START Dataset content
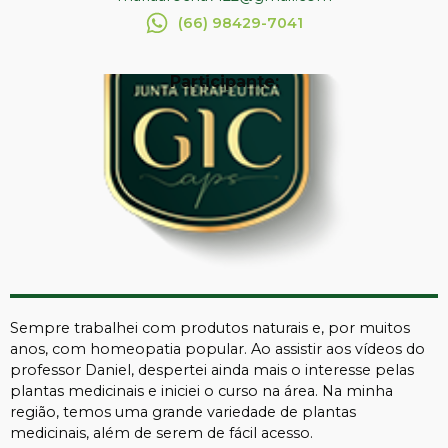
(66) 98429-7041
Participante:
Sempre trabalhei com produtos naturais e, por muitos
anos, com homeopatia popular. Ao assistir aos vídeos do
professor Daniel, despertei ainda mais o interesse pelas
plantas medicinais e iniciei o curso na área. Na minha
região, temos uma grande variedade de plantas
medicinais, além de serem de fácil acesso.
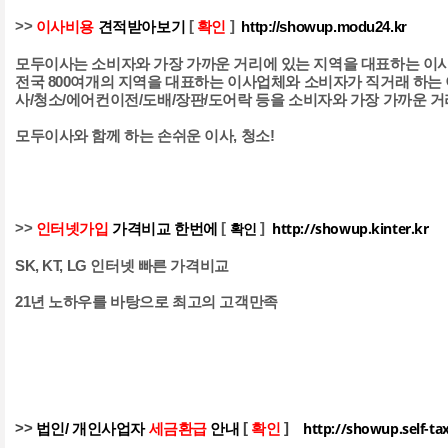
>>
[
]
이사비용
견적받아보기
확인
http://showup.modu24.kr
모두이사는 소비자와 가장 가까운 거리에 있는 지역을 대표하는 
전국 800여개의 지역을 대표하는 이사업체와 소비자가 직거래 하
사/청소/에어컨이전/도배/장판/도어락 등을 소비자와 가장 가까운 거
모두이사와 함께 하는 손쉬운 이사, 청소!
확인
http://showup.kinter.kr
>>
[
]
인터넷가입
가격비교 한번에
SK, KT, LG 인터넷 빠른 가격비교
21년 노하우를 바탕으로 최고의 고객만족
http://showup.self-tax
>>
[
]
법인/ 개인사업자
세금환급
안내
확인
END Dataset content
** What the task requires **
Check each line above for the string "대표하는" and return those that contain it.

** Response area **
모두이사는 소비자와 가장 가까운 거리에 있는 지역을 대표하는 
전국 800여개의 지역을 대표하는 이사업체와 소비자가 직거래 하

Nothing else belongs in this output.